Yes, I'm aware that the length of the URL may be more than 2000 chars in some extreme cases (e.g. the user selects many languages). But I don't have other solution except putting it into another schema. Do you have any suggestion?

Not really... I assume the idea is to make it queriable, and this should be nicely queriable in Hive, like: WHERE 'pt' IN feed_enabled_list.fa.ena. If ease of querying wouldn't be needed, there might be a shorter way to store those languages, but not a lot shorter I'd say. Yea, the only thing I can think, as you say, is putting it in another schema.

'ena' and 'dis' are arrays and should work for json schema. An example of the feed_enabled_list field: https://docs.google.com/presentation/d/1SEznC3gKIgzSR0knzfFNJ7LpmFKF3S_u0_HrDDAbYZY/edit#slide=id.g3c41ec4ac9_0_138

I meant that even when ena and dis are arrays, I think their json schema should be:

"dis": {
    "description": "Disabled languages among all user selected languages.",
    "type": "array",
    "required": false,
    "items": {
        "type": "string",
        "description": "Language code",
        "required": false
    }
}

as opposed of:

"dis": {
    "description": "Disabled languages among all user selected languages.",
    "type": "array",
    "required": false,
    "items": [
        {
            "type": "string",
            "description": "Language code",
            "required": false
        }
    ]
}

That's what I understand of the json schema spec, but I just read it once and might be totally wrong.

@chelsyx Oh, ok! Sorry for the confusion :P

@chelsyx: Take a look and see if what is being recorded for that field on that schema is what you want in yours (you can see it on the event database)

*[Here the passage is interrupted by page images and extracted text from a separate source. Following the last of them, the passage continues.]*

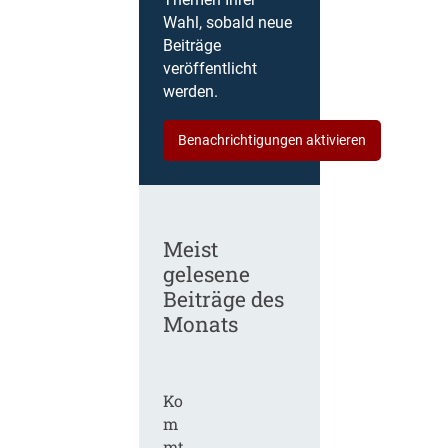
Themen Ihrer
Wahl, sobald neue
Beiträge
veröffentlicht
werden.
Benachrichtigungen aktivieren
Meist
gelesene
Beiträge des
Monats
Ko
m
mt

"l["|C1718_en6C_mob_FR|1514763460|2.1","|C1718_en6C_mob_FR|1514763496|2.1","|C1718_en6C_mob_FR|1514763517|2.1","|C1718_en6C_mob_FR|1514763561|2.1","|C1718_en6C_mob_FR|1514763618|2.1","|C1718_en6C_mob_FR|1514763654|2.1","|C1718_en6C_mob_FR|1514763616|2.1","|C1718_en6C_mob_FR|1514763718|2.1","|C1718_en6C_mob_FR|1514763698|2.1","|C1718_en6C_mob_FR|1514763723|2.1","|C1718_en6C_mob_FR|1514763845|2.1"]

@Nuria I've checked the l field in CentralNoticeBannerHistory is what I want. Thanks!

Closing this ticket as the main purpose of it -- instrumenting for the reading list feature on iOS app -- has already been done.